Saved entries
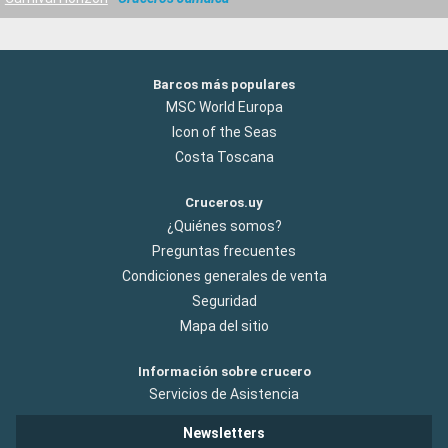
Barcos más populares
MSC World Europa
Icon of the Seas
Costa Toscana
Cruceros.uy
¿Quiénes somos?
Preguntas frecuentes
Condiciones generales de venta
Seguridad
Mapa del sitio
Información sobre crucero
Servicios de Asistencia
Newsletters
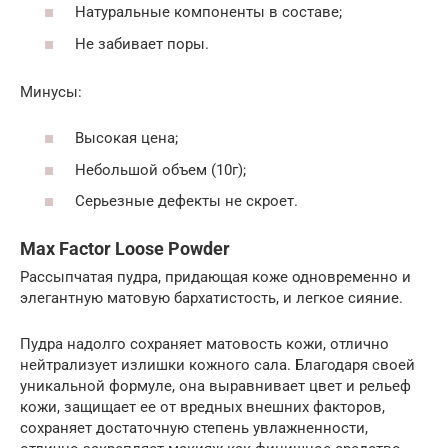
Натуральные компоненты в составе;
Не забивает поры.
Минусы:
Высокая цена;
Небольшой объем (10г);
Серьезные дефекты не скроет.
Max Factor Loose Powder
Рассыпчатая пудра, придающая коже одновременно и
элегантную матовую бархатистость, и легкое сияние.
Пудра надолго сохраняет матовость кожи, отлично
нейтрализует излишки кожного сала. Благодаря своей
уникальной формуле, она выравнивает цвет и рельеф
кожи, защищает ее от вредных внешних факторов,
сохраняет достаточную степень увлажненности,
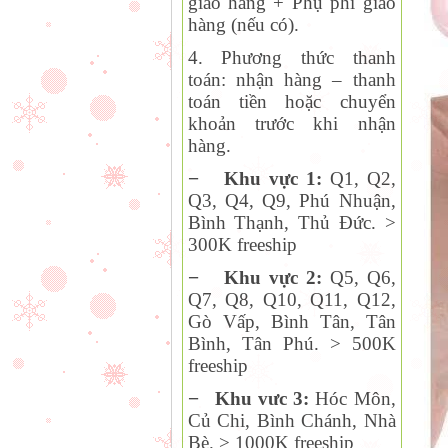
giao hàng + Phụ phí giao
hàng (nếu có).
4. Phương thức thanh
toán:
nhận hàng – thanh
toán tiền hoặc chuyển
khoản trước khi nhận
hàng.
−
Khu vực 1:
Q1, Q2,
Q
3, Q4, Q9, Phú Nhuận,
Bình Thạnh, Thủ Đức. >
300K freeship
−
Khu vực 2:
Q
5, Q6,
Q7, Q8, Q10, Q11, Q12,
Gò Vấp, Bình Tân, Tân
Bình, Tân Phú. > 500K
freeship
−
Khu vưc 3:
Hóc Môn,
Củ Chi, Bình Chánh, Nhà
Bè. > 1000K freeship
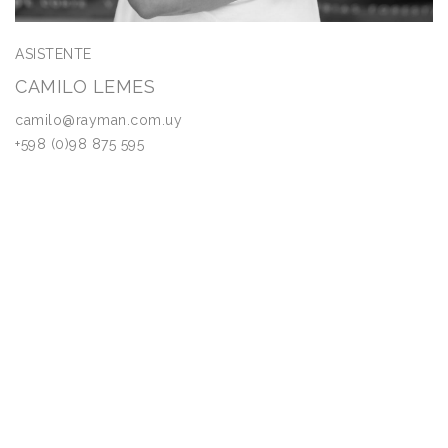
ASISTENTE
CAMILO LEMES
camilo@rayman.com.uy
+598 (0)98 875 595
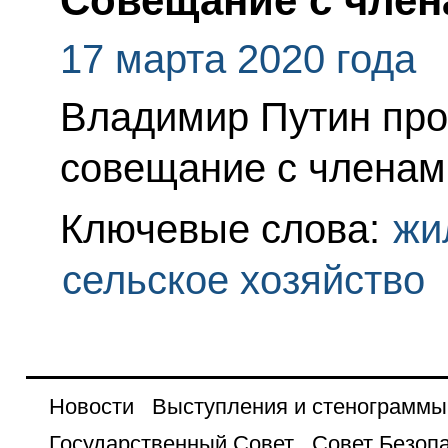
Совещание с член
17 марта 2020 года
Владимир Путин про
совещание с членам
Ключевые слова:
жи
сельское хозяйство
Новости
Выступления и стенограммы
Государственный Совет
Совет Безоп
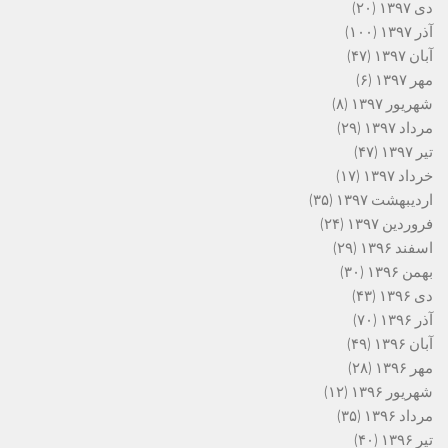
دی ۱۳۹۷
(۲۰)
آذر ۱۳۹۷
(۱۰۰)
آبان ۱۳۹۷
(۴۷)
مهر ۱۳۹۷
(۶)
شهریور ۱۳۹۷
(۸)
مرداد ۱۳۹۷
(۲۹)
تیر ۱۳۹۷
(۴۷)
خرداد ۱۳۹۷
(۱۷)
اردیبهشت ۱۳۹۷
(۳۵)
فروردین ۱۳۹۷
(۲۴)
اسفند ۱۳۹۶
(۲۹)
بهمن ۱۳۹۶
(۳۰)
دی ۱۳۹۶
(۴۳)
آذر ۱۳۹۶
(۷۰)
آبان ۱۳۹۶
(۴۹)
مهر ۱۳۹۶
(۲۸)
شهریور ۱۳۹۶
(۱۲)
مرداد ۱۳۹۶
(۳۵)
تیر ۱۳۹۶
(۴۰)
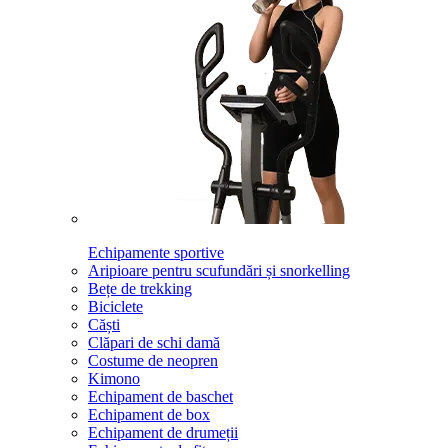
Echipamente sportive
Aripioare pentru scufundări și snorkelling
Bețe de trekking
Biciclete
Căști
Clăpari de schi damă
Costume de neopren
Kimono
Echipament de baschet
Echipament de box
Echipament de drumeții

--

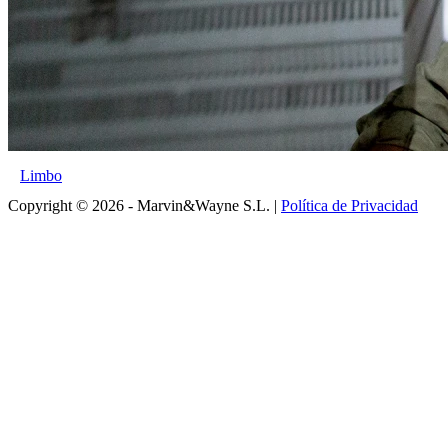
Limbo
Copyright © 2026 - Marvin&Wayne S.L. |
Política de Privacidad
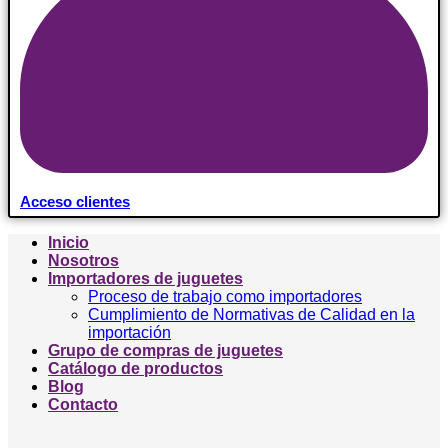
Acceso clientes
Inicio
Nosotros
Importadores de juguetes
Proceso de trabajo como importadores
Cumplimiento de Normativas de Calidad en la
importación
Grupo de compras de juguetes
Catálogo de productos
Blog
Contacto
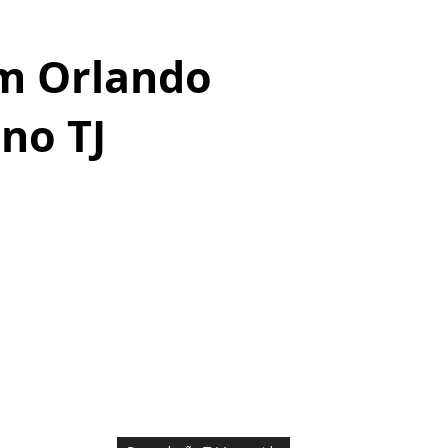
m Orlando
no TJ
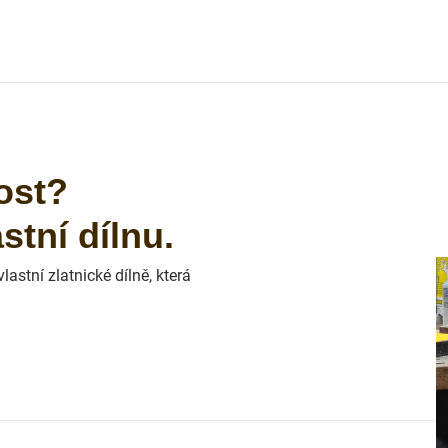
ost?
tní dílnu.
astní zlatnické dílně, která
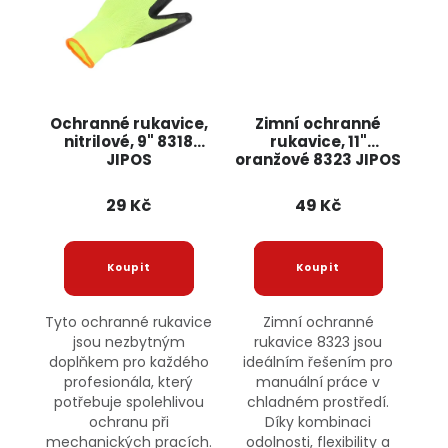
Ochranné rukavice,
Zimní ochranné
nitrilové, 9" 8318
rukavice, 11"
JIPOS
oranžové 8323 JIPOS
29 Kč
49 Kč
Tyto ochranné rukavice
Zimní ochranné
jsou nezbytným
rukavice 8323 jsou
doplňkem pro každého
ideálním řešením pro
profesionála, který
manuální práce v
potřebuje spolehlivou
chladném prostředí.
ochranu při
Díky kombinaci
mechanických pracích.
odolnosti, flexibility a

...

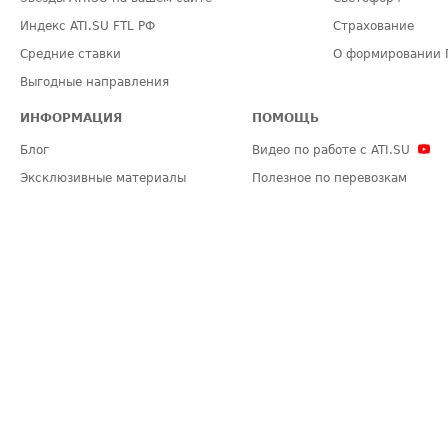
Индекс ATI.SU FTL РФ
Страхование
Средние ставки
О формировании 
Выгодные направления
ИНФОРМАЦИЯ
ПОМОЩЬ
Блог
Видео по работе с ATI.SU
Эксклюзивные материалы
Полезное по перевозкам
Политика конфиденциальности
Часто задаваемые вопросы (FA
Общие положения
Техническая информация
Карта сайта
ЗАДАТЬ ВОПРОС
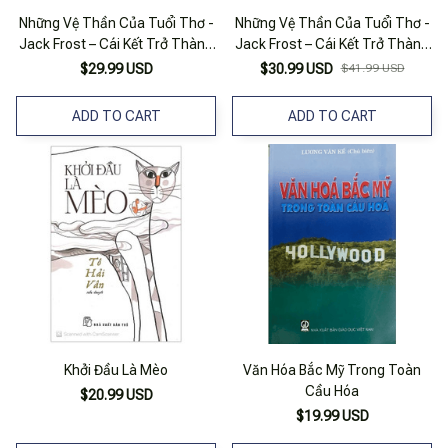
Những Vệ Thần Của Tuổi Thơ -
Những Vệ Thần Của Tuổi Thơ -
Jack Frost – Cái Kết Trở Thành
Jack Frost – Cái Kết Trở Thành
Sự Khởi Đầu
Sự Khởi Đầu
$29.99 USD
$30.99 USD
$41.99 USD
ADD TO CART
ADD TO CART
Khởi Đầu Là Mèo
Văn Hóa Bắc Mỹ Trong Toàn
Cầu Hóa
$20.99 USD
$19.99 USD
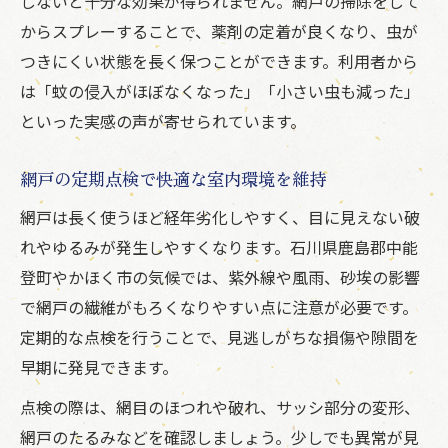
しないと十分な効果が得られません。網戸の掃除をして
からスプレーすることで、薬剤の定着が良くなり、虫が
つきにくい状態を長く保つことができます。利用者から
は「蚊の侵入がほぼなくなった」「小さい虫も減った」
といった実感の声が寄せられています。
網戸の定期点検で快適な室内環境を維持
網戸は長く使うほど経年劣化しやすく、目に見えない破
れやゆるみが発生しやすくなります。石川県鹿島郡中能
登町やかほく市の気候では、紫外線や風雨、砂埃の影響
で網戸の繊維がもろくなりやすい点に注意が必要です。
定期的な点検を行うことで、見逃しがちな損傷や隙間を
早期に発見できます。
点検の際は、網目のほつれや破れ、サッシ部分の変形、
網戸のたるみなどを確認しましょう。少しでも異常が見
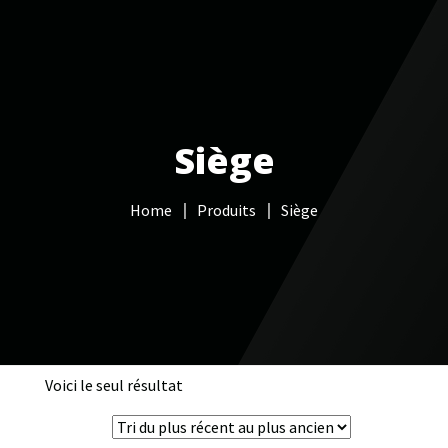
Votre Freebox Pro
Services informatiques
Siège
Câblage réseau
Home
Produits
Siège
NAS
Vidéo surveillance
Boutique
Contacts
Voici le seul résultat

EXERCISE
Output only the stretch above from the line with "Общие положения" through the line with "Voici le seul résultat", reproduced exactly. Exclude pictures.

THE ANSWER
Общие положения
Техническая информация
Карта сайта
ЗАДАТЬ ВОПРОС
Những Vệ Thần Của Tuổi Thơ -
Những Vệ Thần Của Tuổi Thơ -
Jack Frost – Cái Kết Trở Thành
Jack Frost – Cái Kết Trở Thành
Sự Khởi Đầu
Sự Khởi Đầu
$29.99 USD
$30.99 USD
$41.99 USD
ADD TO CART
ADD TO CART
Khởi Đầu Là Mèo
Văn Hóa Bắc Mỹ Trong Toàn
Cầu Hóa
$20.99 USD
$19.99 USD
しないと十分な効果が得られません。網戸の掃除をして
からスプレーすることで、薬剤の定着が良くなり、虫が
つきにくい状態を長く保つことができます。利用者から
は「蚊の侵入がほぼなくなった」「小さい虫も減った」
といった実感の声が寄せられています。
網戸の定期点検で快適な室内環境を維持
網戸は長く使うほど経年劣化しやすく、目に見えない破
れやゆるみが発生しやすくなります。石川県鹿島郡中能
登町やかほく市の気候では、紫外線や風雨、砂埃の影響
で網戸の繊維がもろくなりやすい点に注意が必要です。
定期的な点検を行うことで、見逃しがちな損傷や隙間を
早期に発見できます。
点検の際は、網目のほつれや破れ、サッシ部分の変形、
網戸のたるみなどを確認しましょう。少しでも異常が見
Votre Freebox Pro
Services informatiques
Siège
Câblage réseau
Home
Produits
Siège
NAS
Vidéo surveillance
Boutique
Contacts
Voici le seul résultat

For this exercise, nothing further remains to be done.